"Aku di depan rumah kamu," katanya ketika aku belum sempat mengucapkan kata halo.
Refleks aku mengenakan masker dan jilbab instan dengan pakaian yang ala kadarnya. Mengintip lewat jendela dan memperhatikan ternyata benar laki-laki itu sudah berada di balik pagar lengkap maskernya.
Dengan langkah ragu aku membukakan pagar setelah sebelumnya menyuruh dia untuk menjaga jarak. Ia mengikuti langkahku dan kami berdua duduk di kursi teras. Saling menghadap dengan jarak satu setengah meter.
"Mau aku buatkan minum?" tanyaku basa-basi.
"Nggak usah.

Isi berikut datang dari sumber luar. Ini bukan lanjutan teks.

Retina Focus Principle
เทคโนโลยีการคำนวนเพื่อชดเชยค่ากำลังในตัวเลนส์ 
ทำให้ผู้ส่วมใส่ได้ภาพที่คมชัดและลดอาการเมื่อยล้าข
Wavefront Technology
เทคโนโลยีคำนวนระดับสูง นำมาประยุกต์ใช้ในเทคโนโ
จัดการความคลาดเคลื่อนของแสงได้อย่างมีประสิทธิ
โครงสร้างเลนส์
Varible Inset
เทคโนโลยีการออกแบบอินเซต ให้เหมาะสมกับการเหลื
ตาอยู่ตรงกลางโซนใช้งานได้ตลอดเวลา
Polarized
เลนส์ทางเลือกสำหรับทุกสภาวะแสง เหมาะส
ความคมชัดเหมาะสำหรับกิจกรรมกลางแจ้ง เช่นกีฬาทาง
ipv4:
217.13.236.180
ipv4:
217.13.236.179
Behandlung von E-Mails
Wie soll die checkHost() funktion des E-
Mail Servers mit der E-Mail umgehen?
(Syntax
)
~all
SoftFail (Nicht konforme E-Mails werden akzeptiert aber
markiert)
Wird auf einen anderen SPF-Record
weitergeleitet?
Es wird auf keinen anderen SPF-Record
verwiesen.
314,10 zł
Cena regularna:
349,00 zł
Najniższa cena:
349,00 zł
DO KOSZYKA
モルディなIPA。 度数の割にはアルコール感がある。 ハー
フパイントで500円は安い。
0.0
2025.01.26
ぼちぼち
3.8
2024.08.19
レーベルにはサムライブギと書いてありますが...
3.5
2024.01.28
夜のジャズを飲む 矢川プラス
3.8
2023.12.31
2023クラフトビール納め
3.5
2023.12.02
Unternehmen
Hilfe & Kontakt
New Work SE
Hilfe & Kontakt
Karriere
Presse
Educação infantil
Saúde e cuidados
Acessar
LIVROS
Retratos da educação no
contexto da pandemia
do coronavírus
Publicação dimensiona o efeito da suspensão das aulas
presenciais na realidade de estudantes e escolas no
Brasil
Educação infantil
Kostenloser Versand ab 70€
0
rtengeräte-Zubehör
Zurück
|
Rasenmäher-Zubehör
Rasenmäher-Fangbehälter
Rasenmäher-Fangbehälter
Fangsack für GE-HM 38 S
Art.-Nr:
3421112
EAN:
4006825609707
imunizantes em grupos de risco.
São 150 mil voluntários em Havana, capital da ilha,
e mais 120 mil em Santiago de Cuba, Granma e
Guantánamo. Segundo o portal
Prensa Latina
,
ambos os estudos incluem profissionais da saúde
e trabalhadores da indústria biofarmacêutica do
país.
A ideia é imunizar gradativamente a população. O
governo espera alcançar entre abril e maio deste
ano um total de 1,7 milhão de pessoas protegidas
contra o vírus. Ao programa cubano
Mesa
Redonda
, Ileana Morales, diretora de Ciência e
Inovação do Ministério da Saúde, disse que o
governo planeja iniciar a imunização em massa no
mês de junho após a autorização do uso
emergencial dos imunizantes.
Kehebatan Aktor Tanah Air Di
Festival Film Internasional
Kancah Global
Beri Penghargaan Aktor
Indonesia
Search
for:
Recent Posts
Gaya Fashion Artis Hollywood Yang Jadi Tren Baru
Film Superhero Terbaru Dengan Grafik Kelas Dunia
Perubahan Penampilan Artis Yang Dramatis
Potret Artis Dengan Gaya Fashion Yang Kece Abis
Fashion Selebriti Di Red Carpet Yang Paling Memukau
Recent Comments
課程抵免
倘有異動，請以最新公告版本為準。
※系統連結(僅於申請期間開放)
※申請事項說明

Kita to the point aja, Nin," jawabnya dari balik masker. "Aku nggak perlu jauh-jauh ke sini kalau nggak ada hal penting, apalagi dalam situasi pandemi gini."
Aku hanya menatapnya sesekali tanpa memberi jawaban apapun.
"That's okay kalau kamu nggak siap membawa hubungan kita ke arah yang serius. Aku akan tunggu."
"Masalahnya bukan sekadar itu, Za!"
"Ya terus apa?!" tanyanya dengan nada yang cukup tinggi. "Aku nggak suka teka-teki kayak gini! Kalau aku salah ya jawab!"
"Jelas salah karena selama ini kamu menyembunyikan fakta bahwa kamu punya tunangan!"
Air mata itu lagi-lagi keluar dari tempat persembunyiannya. Aku menarik napas, mencoba mengontrol emosi.